The Administration of Palestine shall be responsible for enacting a nationality law. There shall be included in this law provisions framed so as to facilitate the acquisition of Palestinian citizenship by Jews who take up their permanent residence in Palestine.
The privileges and immunities of foreigners, including the benefits of consular jurisdiction and protection as formerly enjoyed by Capitulation or usage in the Ottoman Empire shall not be applicable in Palestine.
Unless the Powers whose nationals enjoyed the aforementioned privileges and immunities on August 1st, 1914, shall have previously renounced the right to their re-establishment, or shall have agreed to their non-application for a specified period, these privileges and immunities shall, at the expiration of the mandate, be immediately re-established in their entirety or with such modifications as may have been agreed upon between the Powers concerned.
The Mandatory shall be responsible for seeing that the judicial system established in Palestine shall assure to foreigners, as well as to natives, a complete guarantee of their rights.

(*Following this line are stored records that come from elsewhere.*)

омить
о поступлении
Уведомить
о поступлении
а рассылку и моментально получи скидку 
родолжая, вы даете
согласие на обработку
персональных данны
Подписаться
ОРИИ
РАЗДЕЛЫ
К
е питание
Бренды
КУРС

Respect for the personal status of the various peoples and communities and for their religious interests shall be fully guaranteed. In particular, the control and administration of Waqfs shall be exercised in accordance with religious law and the dispositions of the founders.
Pending the making of special extradition agreements relating to Palestine, the extradition treaties in force between the Mandatory and other foreign Powers shall apply to Palestine.

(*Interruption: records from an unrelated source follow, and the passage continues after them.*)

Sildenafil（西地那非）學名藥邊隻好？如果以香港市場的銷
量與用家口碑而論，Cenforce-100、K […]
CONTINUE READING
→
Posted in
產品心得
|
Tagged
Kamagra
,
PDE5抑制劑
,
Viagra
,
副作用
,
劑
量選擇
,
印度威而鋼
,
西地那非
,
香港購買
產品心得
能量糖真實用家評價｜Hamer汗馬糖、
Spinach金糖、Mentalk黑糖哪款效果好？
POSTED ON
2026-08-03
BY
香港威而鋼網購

The Administration of Palestine shall take all necessary measures to safeguard the interests of the community in connection with the development of the country, and, subject to any international obligations accepted by the Mandatory, shall have full powers to provide for public ownership or control of any of the natural resources of the country or of the public works, services and utilities established or to be established therein. It shall introduce a land system appropriate to the needs of the country having regard, among other things, to the desirability of promoting the close settlement and intensive cultivation of the land.

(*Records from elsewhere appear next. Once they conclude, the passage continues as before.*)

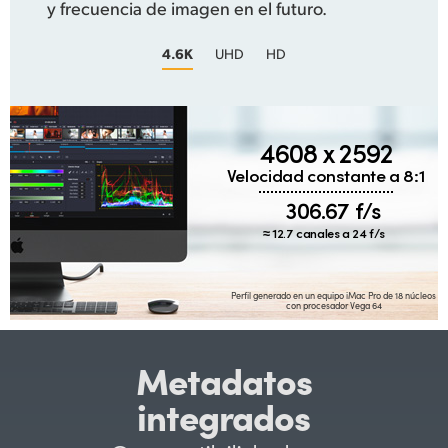
y frecuencia de imagen en el futuro.
4.6K
UHD
HD
4608 x 2592
Velocidad constante a 8:1
306.67 f/s
≈ 12.7 canales a 24 f/s
Perfil generado en un equipo iMac Pro de 18 núcleos
con procesador Vega 64
Metadatos
integrados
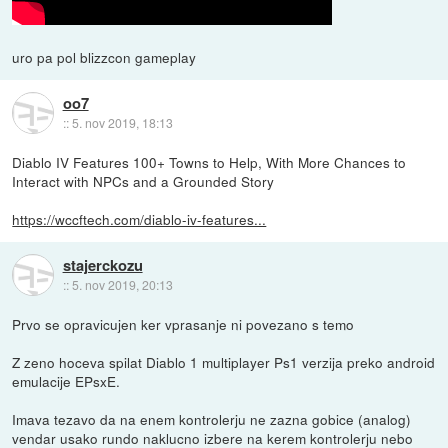
uro pa pol blizzcon gameplay
oo7
::
5. nov 2019, 18:13
Diablo IV Features 100+ Towns to Help, With More Chances to
Interact with NPCs and a Grounded Story
https://wccftech.com/diablo-iv-features...
stajerckozu
::
5. nov 2019, 20:13
Prvo se opravicujen ker vprasanje ni povezano s temo
Z zeno hoceva spilat Diablo 1 multiplayer Ps1 verzija preko android
emulacije EPsxE.
Imava tezavo da na enem kontrolerju ne zazna gobice (analog)
vendar usako rundo naklucno izbere na kerem kontrolerju nebo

The Administration may arrange with the Jewish agency mentioned in Article 4 to construct or operate, upon fair and equitable terms, any public works, services and utilities, and to develop any of the natural resources of the country, in so far as these matters are not directly undertaken by the Administration. Any such arrangements shall provide that no profits distributed by such agency, directly or indirectly, shall exceed a reasonable rate of interest on the capital, and any further profits shall be utilized by it for the benefit of the country in a manner approved by the Administration.
The Mandatory shall be entrusted with the control of the foreign relations of Palestine, and the right to issue exequaturs to consuls appointed by foreign Powers. He shall also be entitled to afford diplomatic and consular protection to citizens of Palestine when outside its territorial limits.
All responsibility in connexion with the Holy Places and religious buildings or sites in Palestine, including that of preserving existing rights and of securing free access to the Holy Places, religious buildings and sites and the free exercise of worship, while ensuring the requirements of public order and decorum, is assumed by the Mandatory, who shall be responsible solely to the League of Nations in all matters connected herewith, provided that nothing in this article shall prevent the Mandatory from entering into such arrangements as he may deem reasonable with the Administration for the purpose of carrying the provisions of this article into effect; and provided also that nothing in this Mandate shall be construed as conferring upon the Mandatory authority to interfere with the fabric or the management of purely Moslem sacred shrines, the immunities of which are guaranteed.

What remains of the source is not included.